Transcribed page contents
◆ ◆ ◆ ◆

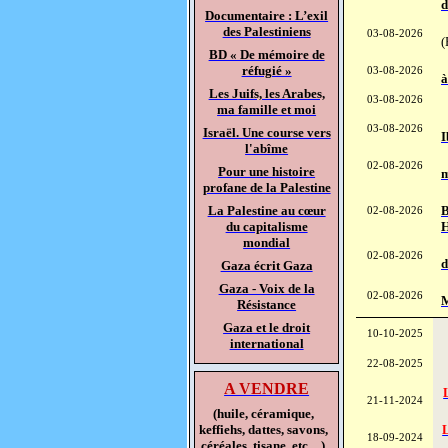
d
Documentaire : L’exil
des Palestiniens
03-08-2026
(
BD « De mémoire de
réfugié »
03-08-2026
à
Les Juifs, les Arabes,
03-08-2026
ma famille et moi
03-08-2026
Israël. Une course vers
I
l'abîme
02-08-2026
Pour une histoire
m
profane de la Palestine
B
La Palestine au cœur
02-08-2026
H
du capitalisme
mondial
02-08-2026
d
Gaza écrit Gaza
Gaza - Voix de la
02-08-2026
M
Résistance
Gaza et le droit
10-10-2025
international
22-08-2025
A VENDRE
21-11-2024
(huile, céramique,
L
keffiehs, dattes, savons,
18-09-2024
céréales, tisane, etc…
)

◆ ◆ ◆ ◆

▸ **Instructions for the task**: Search the entries above for lines holding the string "Palestine", then report only how many there are.

▸ **Output for this task**: 2